Prompt :: Your task is to restate exactly the lines from the one holding "- L’Outil Gratuit Essentiel" to the end of the entries below, inclusive.

Data entries ::
━━━━━━━━━━

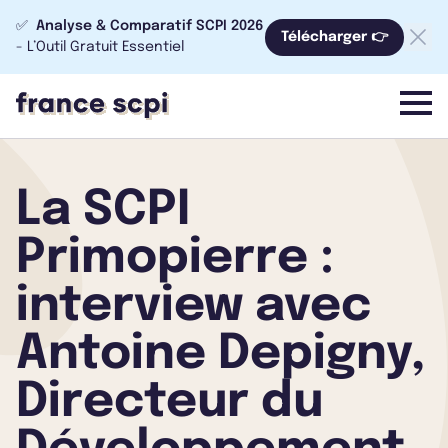
✅
Analyse & Comparatif SCPI 2026
Télécharger 👉
- L’Outil Gratuit Essentiel
menu
La SCPI
Primopierre :
interview avec
Antoine Depigny,
Directeur du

━━━━━━━━━━

Response to the exercise ::
- L’Outil Gratuit Essentiel
menu
La SCPI
Primopierre :
interview avec
Antoine Depigny,
Directeur du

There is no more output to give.